The distinctive bamboo-like leaves of M. vimineum, with the distinctive line of silvery hairs along the midline
The hike did make me think about one of the worst invasive plants spreading in our forests right now.

Microstegium vimineum (or Stiltgrass) has small bamboo-like leaves with a distinctive silvery line along the midline. It is a low-growing grass species that has been pushing aside native vegetation in shady forested areas, and when people talk about this invasive, one sometimes has visions of immense swaths of forest understory clothed in its delicate green blades. Instead of a varied mix of other grasses and low herbaceous plants, one sees a monoculture that has strangled other competitors and holds sway over vast tracts of parkland and virgin woods.

Microstegium vimineum lines a hiking trail  in Merrill Creek Reservoir
I hike a lot in New Jersey and the surrounding states, and in my walks I have found that the reality is of course somewhat different than the visions of botanical Armageddon that some may have.

It's true that there are large areas which have undulating carpets of stiltgrass covering the forest floor, and there are many more cases where the hiking paths are lined on both sides by this invasive.

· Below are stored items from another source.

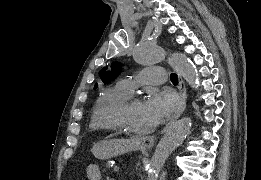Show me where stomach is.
<instances>
[{
    "instance_id": "1",
    "label": "stomach",
    "mask_w": 261,
    "mask_h": 180,
    "mask_svg": "<svg viewBox=\"0 0 261 180\" xmlns=\"http://www.w3.org/2000/svg\"><path fill=\"white\" fill-rule=\"evenodd\" d=\"M138 148L139 145L133 139H109L95 143L91 151L97 159L107 160Z\"/></svg>"
}]
</instances>
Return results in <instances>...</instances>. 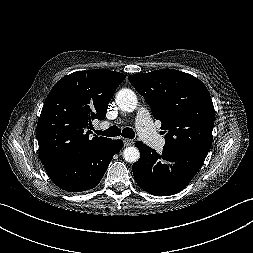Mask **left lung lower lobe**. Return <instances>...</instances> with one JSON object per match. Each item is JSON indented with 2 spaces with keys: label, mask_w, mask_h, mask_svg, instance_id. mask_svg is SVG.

But for much of the time M. vimineum is represented by perhaps only a few specimens whose small forms are lost in the riotous tangle of other understory vegetation.

This of course does not mean that we should become lax about protecting the biodiversity of our parks and forests. From all indications this invasive is expanding its range, and just because it does not completely dominate entire forest understories right now does not mean it won't do so in the near future.

The spread of this invasive is aided partly by mechanical means, including through the clothing of passing hikers. So if you encounter this species during one of your hikes in the woods, be sure not to inadvertently contribute to its spread by brushing against the plants.